Wrestling with nested and untidy string data
This week’s data can be found here. It contains data on episodes of Chopped, a TV show challenging chefs with cooking particular ingredients.
chopped <- readr::read_tsv('https://raw.githubusercontent.com/rfordatascience/tidytuesday/master/data/2020/2020-08-25/chopped.tsv')
In this post, I will do some data wrangling: unnesting columns that are really multiple rows in one, and then cleaning strings using some basic heuristics so that I can group them more efficiently.
Say I am interested in analysing the sorts of ingredients that participants are given. Unfortunately, in this datasets the episode ingredients are listed episode-by-episode, rather than having a row per ingredient. In “tidyverse language”, this can be described as nested data: a single column really contains several rows’ worth of data.
I iterate over appetizer, entree, and dessert ingredients to create a ‘long’ version of this data, with a row per ingredient as I want it.

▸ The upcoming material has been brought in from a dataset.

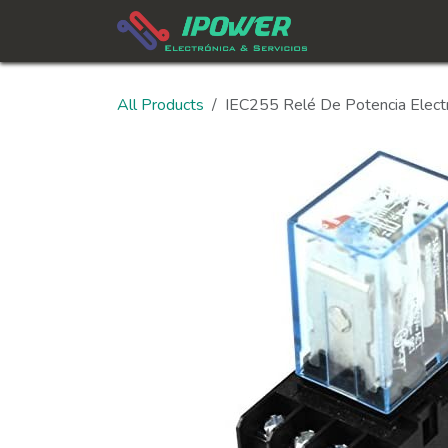
Skip to Content
All Products
IEC255 Relé De Potencia Elect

unnest_course <- function(course_var){
course <- dplyr::enquo(course_var)
chopped %>%
dplyr::select(season, series_episode, episode_rating, ingredient = !!course) %>%
dplyr::mutate(ingredient := strsplit(tolower(ingredient), ", ")) %>%
tidyr::unnest() %>%
dplyr::mutate(course = course_var)
}
ingredients <- purrr::map_dfr(c('appetizer', 'entree', 'dessert'), unnest_course)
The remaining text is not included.